Carrie Mae Weems's 'Something Grander Still' on view at the University of Texas

“There’s something grand in the knowing and the creating of ourselves, and something grander still about how we know and create our personal histories,” Carrie Mae Weems observed in a 1984 artist statement for ‘Family Pictures and Stories’ (1978–84). Weems has returned periodically to this multigenerational, multimedia family album of photographs, text, and audio over the next forty years, and continues exploring its concerns with the relationships among the self, identity, and history.

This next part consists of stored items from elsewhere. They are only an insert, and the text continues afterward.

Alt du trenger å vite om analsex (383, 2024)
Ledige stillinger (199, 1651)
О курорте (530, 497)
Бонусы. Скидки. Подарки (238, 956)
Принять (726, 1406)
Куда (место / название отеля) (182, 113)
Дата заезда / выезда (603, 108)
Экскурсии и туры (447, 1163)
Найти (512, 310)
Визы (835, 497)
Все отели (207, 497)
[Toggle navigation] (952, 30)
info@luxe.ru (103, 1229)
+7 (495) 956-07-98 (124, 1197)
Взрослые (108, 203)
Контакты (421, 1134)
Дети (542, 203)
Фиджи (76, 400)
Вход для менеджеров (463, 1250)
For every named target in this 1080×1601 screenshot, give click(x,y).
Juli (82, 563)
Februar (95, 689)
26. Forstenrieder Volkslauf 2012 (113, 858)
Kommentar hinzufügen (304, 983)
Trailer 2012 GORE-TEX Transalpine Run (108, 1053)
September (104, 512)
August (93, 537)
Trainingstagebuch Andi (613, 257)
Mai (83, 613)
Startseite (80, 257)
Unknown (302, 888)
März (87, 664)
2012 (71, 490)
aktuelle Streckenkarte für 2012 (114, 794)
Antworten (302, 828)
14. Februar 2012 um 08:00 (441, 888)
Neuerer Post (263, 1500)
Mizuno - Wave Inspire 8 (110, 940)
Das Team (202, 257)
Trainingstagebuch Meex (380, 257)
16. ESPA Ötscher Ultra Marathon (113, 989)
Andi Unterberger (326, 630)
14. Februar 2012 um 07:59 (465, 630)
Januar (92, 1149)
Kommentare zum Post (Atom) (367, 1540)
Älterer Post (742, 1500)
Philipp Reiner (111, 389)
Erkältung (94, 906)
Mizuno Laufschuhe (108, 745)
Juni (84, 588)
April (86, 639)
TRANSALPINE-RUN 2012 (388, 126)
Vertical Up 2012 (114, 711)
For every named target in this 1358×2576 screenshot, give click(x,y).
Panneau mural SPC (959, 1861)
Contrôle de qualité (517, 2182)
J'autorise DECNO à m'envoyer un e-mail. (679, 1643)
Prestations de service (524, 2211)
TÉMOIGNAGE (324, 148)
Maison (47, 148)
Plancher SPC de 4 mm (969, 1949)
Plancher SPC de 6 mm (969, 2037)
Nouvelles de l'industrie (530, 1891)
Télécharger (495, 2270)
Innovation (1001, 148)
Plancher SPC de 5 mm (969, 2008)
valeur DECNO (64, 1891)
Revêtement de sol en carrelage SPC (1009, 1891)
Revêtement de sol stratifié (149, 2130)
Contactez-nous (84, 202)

Featured in AGBS’ Christian-Green Gallery, ‘Carrie Mae Weems: Something Grander Still’ tracks the creation of ‘Family Pictures and Stories’, focusing on Weems’s ongoing re-use of her family pictures and stories from the early 1980s to today. A study room in AGBS’ Idea Lab unfolds Weems’s participation in dialogues about the politics of photography in the 1980s and early 1990s. The study room collects art and publications made by artists and activists who embraced photography and video as means to bring visibility to marginalized experiences and resist forms of othering prevalent in mainstream media.
Following the journeys of Weems and her family pictures through art schools and museums as well as worlds of Black photography, the global social documentary movement, and feminist thought, Something Grander Still sheds new light on the development of one of the most significant artistic practices of the twenty-first century.